Figure 1. Eh-pH relationship for feed water. (a) natural variation in groundwater mound (March–July 2010). Redox fences for Fe from [1]; (b) Eh vs. Temperature; (c) pH vs. Temperature; (d) EC (μS cm⁻¹) vs. temperature; (e). EC (μS cm⁻¹) vs. pH; (f) EC (μS cm⁻¹) vs. Eh. Temperatures are the sampled temperature of water abstracted from the groundwater mound.

Figure 1. Eh-pH relationship for feed water. (a) natural variation in groundwater mound (March–July 2010). Redox fences for Fe from [1]; (b) Eh vs. Temperature; (c) pH vs. Temperature; (d) EC (μS cm⁻¹) vs. temperature; (e). EC (μS cm⁻¹) vs. pH; (f) EC (μS cm⁻¹) vs. Eh. Temperatures are the sampled temperature of water abstracted from the groundwater mound.

3. Experimental Results: n-ZVM + Water

3.1. Source Water

The source infiltration groundwater mound has an Eh-pH relationship, which varies over the course of a year (Figure 1a, 1b, 1c). The EC (i.e., TDS) decreases with increasing temperature (Figure 1d). EC is not related to pH or Eh (Figure 1e, 1f).

The experiments were designed to determine if:

• Addition of n-ZVM resulted in a significant change in EC, pH or Eh.
• The change in Eh, EC, pH followed a specific (and predictable) pattern as a function of contact time with the ZVM (e.g., SV).

3.2. Experimental Results

The experimental results are presented in Figures A1–A16 (Appendix) as a series of relationships vs. time (or space velocity) and a series of crossplots. These establish that Eh, pH and EC change with time in the presence of ZVM or Ca-montmorillonite, and that the presence of NaCl impacts on the Eh, pH and EC. These changes can be related to a series of regression relationships vs. time (or space velocity). They can therefore provide an indication of the modified redox environment and its changes with time. The methodology required to translate the graphical data into modeled aquifer performance results (for an aquifer remediation program) for the design of permeable reactive barriers and aquifer remediation programs is provided elsewhere [1].
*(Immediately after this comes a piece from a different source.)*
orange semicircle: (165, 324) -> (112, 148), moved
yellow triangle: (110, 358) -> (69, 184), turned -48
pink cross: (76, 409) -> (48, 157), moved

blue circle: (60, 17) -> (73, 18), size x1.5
In each example containing n-Fe⁰ the same general pattern is replicated (e.g., Figure A1g in Appendix):

(i)

An initial rapid increase in pH (to around pH = 10) is accompanied by a decrease in Eh.

(ii)

This is followed by a stabilization in pH (at around pH = 10) and a rise in Eh.

(iii)

This is then followed by a stabilization of Eh (e.g., Eh = 0.05 V) and a decrease in pH to a base level (e.g., pH = 8–9).

The pH then remains constant at the base level (e.g., pH = 8–9) and the Eh then starts to decline to a base level, (e.g., Eh ≤ −0.1 V) to form a stabilized redox environment (SRE).
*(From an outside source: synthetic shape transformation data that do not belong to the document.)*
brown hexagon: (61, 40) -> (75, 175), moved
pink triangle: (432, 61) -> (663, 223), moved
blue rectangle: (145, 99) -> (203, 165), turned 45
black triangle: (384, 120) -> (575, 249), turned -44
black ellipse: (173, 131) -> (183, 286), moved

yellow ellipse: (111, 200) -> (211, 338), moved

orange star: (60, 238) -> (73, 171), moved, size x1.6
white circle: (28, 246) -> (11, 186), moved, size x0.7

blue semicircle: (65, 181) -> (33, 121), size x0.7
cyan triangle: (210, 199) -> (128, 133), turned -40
This general pattern is illustrated in Figure A1g, and is present in all the test samples containing n-Fe⁰. The test sample containing only n-Al⁰ (Figure A2g in Appendix) shows a similar pattern. However, the cycle continues with an increase in pH (from about 7.5 to about 8.5, Figure A2g in Appendix), followed by pH stabilization and a rise in Eh.
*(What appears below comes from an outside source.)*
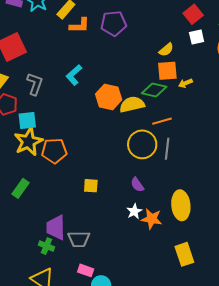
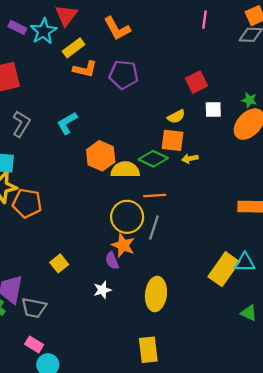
red square: (193, 14) -> (196, 82), moved
yellow square: (91, 186) -> (59, 263), moved, turned 35
orange star: (152, 219) -> (123, 245), moved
The general patterns associated with n-Al⁰ (Figure A2 in Appendix) can be compared directly with the Ca-montmorillonite patterns (Figure A9 and Figure A12 in Appendix). In freshwater these show an initial decrease in Eh (or stable Eh) accompanied by an increase in pH. This is then followed by an increase in Eh and decrease in pH. Ca-montmorillonite contains Al cations. In saline water, the pH increase is accompanied by a stable Eh (Figure A13 in Appendix).

Figure A1 to Figure A5 demonstrate that the impact of adding different n-ZVM to n-Fe⁰ is to reduce the maximum pH achieved in the redox cycle and adjust the stabilized pH and Eh (SRE) over the longer term (compare Figure A1g, Figure A3g, Figure A4g and Figure A5g in Appendix). The presence of dissolved organic matter (DOM), while affecting the initial starting pH, Eh and EC, does not appear to affect the overall redox cycle (Figure A6g in Appendix). The SRE and redox trajectory (associated with n-Fe⁰) is unaffected by the presence of DOM in the initial feed water (compare Figure A1g and Figure A6g in Appendix).

The addition of NaCl to the water appears to leave the Eh:pH location of the SRE unchanged (compare Figure A1g and Figure A7g in Appendix) When n-Fe⁰ + n-Cu⁰ + n-Al⁰ is present, the presence of NaCl initially results in the development of a common SRE at the end of the redox cycle (compare Figure A5g and Figure A8gin Appendix). However, in a saline environment, the Eh subsequently increases. This Eh increase is accompanied by a decrease in pH (Figure A8g in Appendix). This can result (Figure A8 in Appendix) in a similar starting and final Eh and pH.

When Ca-montmorillonite is present, the major decrease in Eh does not occur until the pH has reduced to its SRE level (Figure A10g, Figure A11g, Figure A13g, Figure A14g, Figure A15g and Figure A16g, in Appendix).

4. Interpretation

The test results (Figures A1–A16 in Appendix) have established that static diffusion associated with n-ZVM results in an Eh, pH, EC trajectory which can be related directly to time/space velocity. This trajectory is oscillatory, and its exact route varies with ZVM combinations and salinity.

4.1. Equilibrium Oscillation

Figures A1–A16 in Appendix demonstrate that Eh and pH is in a state of a perpetual equilibrium oscillation between reduction and oxidation reactions. For example, the reduction of Fe-OH (s) or Fe-OH (aq) (Equation 4)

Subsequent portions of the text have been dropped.